Take the material below and restate it word for word, stopping after the line in which "ballooning. Include a" occurs.
************
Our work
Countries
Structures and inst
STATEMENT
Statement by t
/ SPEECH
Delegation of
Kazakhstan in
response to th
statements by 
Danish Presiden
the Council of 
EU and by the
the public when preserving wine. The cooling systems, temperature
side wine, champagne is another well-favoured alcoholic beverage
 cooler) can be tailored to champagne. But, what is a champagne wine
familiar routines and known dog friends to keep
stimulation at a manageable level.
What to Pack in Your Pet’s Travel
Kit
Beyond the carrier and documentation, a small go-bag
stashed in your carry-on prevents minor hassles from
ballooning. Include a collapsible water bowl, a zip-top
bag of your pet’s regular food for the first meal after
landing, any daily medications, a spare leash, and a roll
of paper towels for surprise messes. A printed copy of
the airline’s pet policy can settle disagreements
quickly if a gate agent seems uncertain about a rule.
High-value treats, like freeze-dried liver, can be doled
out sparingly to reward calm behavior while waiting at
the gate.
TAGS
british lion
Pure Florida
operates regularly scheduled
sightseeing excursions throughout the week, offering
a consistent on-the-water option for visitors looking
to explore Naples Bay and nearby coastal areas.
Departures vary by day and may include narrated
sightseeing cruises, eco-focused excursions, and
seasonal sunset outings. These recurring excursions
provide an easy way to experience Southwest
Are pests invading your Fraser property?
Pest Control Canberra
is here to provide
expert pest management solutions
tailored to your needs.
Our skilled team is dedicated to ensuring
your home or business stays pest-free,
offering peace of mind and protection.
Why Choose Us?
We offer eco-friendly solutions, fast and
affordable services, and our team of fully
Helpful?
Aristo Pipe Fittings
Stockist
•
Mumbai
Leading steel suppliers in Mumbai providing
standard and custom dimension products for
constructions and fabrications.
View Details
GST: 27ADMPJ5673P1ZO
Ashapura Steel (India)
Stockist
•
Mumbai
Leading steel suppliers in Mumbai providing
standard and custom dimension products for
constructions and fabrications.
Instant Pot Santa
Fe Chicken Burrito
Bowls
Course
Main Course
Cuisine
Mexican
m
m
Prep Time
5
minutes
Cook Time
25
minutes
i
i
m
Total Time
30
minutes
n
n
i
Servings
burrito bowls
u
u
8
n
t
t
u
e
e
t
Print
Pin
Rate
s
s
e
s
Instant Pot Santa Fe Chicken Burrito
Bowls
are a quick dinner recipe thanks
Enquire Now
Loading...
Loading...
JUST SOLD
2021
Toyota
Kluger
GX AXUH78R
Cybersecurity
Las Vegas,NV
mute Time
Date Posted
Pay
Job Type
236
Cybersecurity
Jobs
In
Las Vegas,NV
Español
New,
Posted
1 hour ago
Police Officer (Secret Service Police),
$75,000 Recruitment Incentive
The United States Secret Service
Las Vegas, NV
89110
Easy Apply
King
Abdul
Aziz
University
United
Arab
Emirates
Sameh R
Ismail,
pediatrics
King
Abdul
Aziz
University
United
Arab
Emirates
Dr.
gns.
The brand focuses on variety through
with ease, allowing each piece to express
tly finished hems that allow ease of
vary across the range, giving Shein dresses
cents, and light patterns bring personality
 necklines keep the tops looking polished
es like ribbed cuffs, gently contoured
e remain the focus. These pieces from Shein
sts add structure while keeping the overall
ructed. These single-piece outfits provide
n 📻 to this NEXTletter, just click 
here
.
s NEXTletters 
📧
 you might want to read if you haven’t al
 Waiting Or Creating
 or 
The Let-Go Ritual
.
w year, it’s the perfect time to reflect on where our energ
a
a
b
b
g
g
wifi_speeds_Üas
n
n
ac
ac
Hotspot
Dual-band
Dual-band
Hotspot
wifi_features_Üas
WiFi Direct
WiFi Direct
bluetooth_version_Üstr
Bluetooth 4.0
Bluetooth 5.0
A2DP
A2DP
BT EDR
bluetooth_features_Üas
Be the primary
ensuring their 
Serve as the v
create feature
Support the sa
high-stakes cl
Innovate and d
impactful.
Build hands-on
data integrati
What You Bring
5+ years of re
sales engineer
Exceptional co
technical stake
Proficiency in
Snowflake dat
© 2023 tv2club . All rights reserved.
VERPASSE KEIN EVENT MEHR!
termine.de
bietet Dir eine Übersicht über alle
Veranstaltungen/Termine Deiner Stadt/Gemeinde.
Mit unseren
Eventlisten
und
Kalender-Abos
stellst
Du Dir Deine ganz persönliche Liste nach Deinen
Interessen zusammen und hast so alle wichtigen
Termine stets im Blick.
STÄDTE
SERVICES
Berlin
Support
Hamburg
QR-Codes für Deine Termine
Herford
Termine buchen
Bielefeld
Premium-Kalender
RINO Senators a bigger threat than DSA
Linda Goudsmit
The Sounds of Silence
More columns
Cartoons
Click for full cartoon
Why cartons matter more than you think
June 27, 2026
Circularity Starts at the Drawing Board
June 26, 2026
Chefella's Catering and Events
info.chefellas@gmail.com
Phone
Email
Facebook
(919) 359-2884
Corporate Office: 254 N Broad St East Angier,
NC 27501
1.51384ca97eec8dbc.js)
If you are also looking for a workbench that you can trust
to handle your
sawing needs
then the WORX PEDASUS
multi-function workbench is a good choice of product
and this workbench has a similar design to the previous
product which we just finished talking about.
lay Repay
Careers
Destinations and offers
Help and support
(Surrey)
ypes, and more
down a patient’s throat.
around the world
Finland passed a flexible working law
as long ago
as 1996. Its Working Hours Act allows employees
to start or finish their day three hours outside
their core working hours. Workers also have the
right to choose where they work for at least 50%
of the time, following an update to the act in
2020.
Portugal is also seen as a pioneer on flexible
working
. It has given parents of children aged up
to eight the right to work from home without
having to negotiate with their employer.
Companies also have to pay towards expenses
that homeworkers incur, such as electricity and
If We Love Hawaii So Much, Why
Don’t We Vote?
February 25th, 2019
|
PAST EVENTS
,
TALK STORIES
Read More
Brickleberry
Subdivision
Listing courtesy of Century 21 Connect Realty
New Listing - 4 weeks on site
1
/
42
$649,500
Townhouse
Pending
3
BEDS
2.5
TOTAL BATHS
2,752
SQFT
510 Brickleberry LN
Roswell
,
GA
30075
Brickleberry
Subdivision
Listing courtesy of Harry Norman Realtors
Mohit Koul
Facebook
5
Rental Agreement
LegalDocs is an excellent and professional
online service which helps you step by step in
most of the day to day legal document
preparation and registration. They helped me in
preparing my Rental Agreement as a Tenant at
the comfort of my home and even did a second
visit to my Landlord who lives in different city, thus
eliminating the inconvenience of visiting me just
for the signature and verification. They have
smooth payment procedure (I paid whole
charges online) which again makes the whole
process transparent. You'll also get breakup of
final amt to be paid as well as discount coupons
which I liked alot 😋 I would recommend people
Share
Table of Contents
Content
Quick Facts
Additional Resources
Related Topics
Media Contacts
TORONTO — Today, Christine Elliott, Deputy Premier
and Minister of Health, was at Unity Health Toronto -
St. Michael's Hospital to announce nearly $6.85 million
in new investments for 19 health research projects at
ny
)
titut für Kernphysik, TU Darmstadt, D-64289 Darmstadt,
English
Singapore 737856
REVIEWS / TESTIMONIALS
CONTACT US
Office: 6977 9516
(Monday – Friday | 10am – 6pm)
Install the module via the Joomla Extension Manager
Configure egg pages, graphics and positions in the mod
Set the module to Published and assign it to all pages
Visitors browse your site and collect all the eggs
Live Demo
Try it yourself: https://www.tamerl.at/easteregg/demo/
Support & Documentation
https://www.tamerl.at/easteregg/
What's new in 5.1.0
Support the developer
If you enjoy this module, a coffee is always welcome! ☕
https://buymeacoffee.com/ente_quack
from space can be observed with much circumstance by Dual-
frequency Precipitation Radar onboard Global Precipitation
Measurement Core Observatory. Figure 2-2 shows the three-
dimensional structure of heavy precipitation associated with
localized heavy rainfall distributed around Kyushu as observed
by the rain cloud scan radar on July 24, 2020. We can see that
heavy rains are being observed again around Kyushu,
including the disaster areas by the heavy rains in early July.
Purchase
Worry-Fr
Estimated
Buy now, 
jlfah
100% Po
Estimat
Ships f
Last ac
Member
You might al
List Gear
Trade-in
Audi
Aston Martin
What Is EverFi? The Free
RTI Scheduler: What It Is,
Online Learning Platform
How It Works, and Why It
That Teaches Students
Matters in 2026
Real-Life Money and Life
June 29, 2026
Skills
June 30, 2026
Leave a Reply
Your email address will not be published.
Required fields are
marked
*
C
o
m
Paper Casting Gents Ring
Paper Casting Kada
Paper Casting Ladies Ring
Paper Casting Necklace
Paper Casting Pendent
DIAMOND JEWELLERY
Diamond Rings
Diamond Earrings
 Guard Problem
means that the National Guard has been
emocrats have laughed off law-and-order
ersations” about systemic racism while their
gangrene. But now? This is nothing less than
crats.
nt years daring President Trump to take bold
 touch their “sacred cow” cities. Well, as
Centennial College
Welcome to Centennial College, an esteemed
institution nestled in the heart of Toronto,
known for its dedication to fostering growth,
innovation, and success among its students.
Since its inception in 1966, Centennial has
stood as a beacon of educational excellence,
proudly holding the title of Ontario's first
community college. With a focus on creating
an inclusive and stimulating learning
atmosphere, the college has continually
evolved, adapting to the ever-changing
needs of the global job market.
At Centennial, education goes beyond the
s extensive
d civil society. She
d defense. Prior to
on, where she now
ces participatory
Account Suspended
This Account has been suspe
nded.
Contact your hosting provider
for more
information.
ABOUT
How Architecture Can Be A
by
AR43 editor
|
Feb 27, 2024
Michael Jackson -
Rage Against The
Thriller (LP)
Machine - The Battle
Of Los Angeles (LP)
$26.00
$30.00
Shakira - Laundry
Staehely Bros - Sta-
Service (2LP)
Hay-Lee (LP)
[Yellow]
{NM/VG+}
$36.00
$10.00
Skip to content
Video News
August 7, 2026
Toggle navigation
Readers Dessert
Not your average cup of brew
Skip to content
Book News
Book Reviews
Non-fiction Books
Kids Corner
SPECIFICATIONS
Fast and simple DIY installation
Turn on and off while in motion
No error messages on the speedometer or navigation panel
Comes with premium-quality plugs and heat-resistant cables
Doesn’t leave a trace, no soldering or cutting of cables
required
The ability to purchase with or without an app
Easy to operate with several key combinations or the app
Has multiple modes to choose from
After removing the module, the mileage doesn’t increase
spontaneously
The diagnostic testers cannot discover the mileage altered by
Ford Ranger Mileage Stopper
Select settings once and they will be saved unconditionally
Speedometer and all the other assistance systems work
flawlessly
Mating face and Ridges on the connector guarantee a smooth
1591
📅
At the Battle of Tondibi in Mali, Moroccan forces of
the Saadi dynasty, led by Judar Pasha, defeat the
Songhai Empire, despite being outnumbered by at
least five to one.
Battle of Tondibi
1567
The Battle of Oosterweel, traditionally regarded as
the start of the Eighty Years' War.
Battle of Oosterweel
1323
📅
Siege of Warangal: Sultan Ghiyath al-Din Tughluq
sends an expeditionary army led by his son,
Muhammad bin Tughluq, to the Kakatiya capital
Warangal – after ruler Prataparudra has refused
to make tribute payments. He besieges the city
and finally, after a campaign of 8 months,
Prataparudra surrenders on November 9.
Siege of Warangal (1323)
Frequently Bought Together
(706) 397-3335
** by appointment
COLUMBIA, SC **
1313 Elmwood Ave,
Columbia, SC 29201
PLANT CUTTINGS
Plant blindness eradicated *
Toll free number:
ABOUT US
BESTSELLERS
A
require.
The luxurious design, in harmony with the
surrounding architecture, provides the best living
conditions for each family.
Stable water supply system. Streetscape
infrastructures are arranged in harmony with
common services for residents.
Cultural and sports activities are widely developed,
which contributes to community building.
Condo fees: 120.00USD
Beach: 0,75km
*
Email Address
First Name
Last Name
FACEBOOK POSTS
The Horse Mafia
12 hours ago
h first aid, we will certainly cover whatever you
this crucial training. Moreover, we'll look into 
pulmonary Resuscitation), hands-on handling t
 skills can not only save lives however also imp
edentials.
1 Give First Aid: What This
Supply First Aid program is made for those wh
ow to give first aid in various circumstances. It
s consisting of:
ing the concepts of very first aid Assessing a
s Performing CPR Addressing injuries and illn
************
Expected output =>
Our work
Countries
Structures and inst
STATEMENT
Statement by t
/ SPEECH
Delegation of
Kazakhstan in
response to th
statements by 
Danish Presiden
the Council of 
EU and by the
the public when preserving wine. The cooling systems, temperature
side wine, champagne is another well-favoured alcoholic beverage
 cooler) can be tailored to champagne. But, what is a champagne wine
familiar routines and known dog friends to keep
stimulation at a manageable level.
What to Pack in Your Pet’s Travel
Kit
Beyond the carrier and documentation, a small go-bag
stashed in your carry-on prevents minor hassles from
ballooning. Include a collapsible water bowl, a zip-top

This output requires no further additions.